Options and risks
Fertility treatment in our clinics gives results that exceed natural pregnancy rates. But there are the same basic risks with artificial fertilisation as there are with a naturally-conceived pregnancy.
Pregnancy outside the womb (an ectopic pregnancy): The fertilised eggs (embryos) may implant outside the womb. Even when the fertilised egg is placed inside the womb, an ectopic pregnancy may occur. Thanks to regular investigations during fertility treatment, an ectopic pregnancy will be detected and treated early.
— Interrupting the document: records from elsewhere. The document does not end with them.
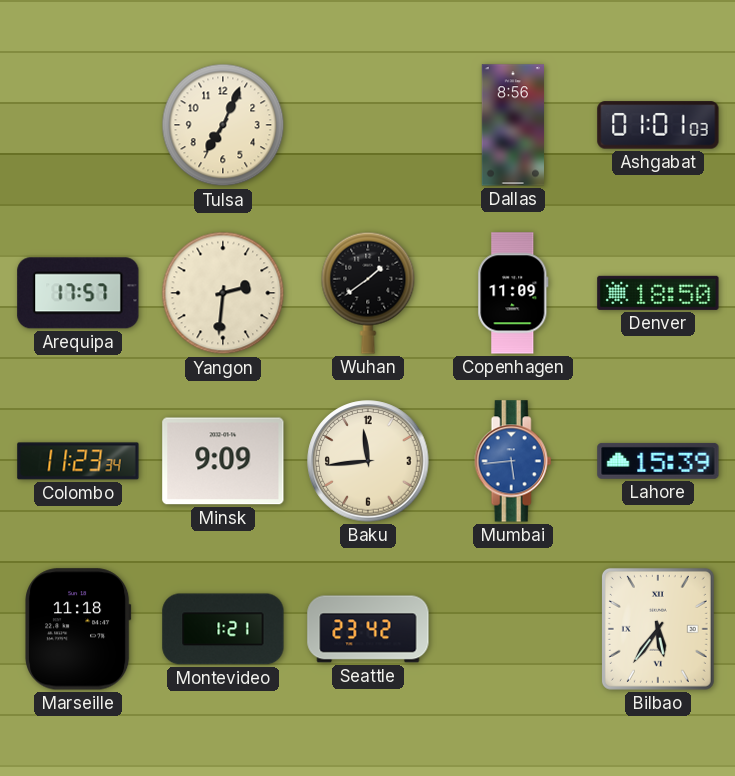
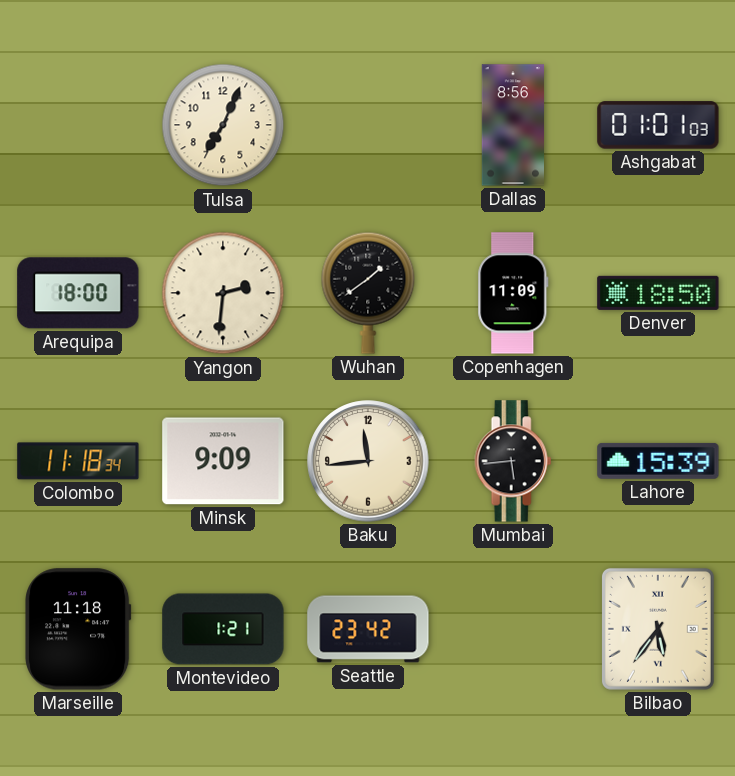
Arequipa: 17:57 -> 18:00
Colombo: 11:23 -> 11:18
Mumbai dial: blue -> black
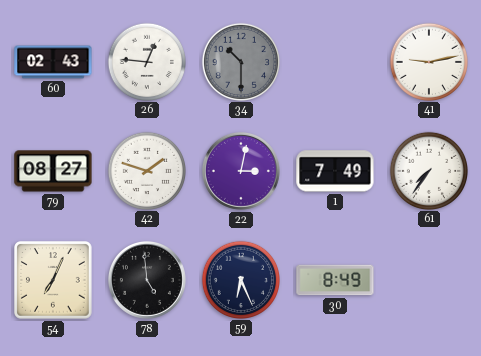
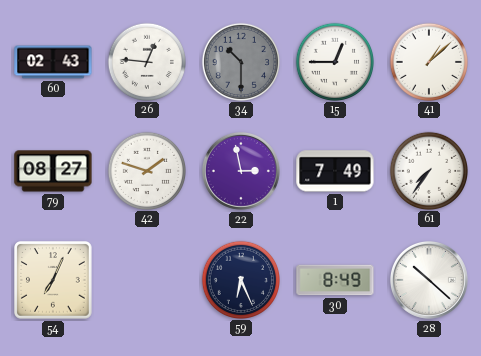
15: none -> 12:45
41: 9:13 -> 1:08
22: 3:02 -> 2:58
78: 4:59 -> none
28: none -> 10:22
Miscarriage: 10–15% of all pregnancies end in miscarriage. With in vitro fertilisation (IVF), this risk is about 15–30%. The reason for this is because of the higher average age of the patients.
In vitro fertilisation involves hormone stimulation, where growth of the follicle is stimulated. In addition, we sometimes transfer two fertilised eggs at a time. This method increases your chances of becoming pregnant, but it can also cause side effects:
Ovarian hyperstimulation syndrome (OHSS): Hormone stimulation can trigger an overproduction of eggs in the ovaries, whereby a number of processes occur in the body that can lead to a build-up of fluid in the abdomen or other places leading to abdominal pain. If you come for your scheduled appointments while you are having treatment, the risk of OHSS is no more than 2%.
Multiple pregnancy: As two eggs are sometimes transferred during IVF, this increases the likelihood of a multiple pregnancy. In about 5% of cases where two eggs are transferred, this results in the birth of twins.
What are the risks to the baby during fertility treatment?
There is a 2–7% risk of birth defects in a naturally-conceived pregnancy. Experience shows that an IVF pregnancy has the same risk as a naturally-conceived pregnancy. Research shows that artificial fertilisation with ICSI involves an increased risk of transferring genetic defects to the child. In 3–5% of men with a serious fertility disorder, this condition has a genetic cause, so that a child born following ICSI may also have a fertility disorder. A small number (1–2%) of infertile men are also carriers of the gene for cystic fibrosis, so a child born following ICSI may also be a carrier of this gene. We recommend genetic counselling and possibly carrier screening prior to fertility treatment if there is very poor-quality sperm, etc. We look at your individual situation and give you in-depth advice about diagnostic and treatment options.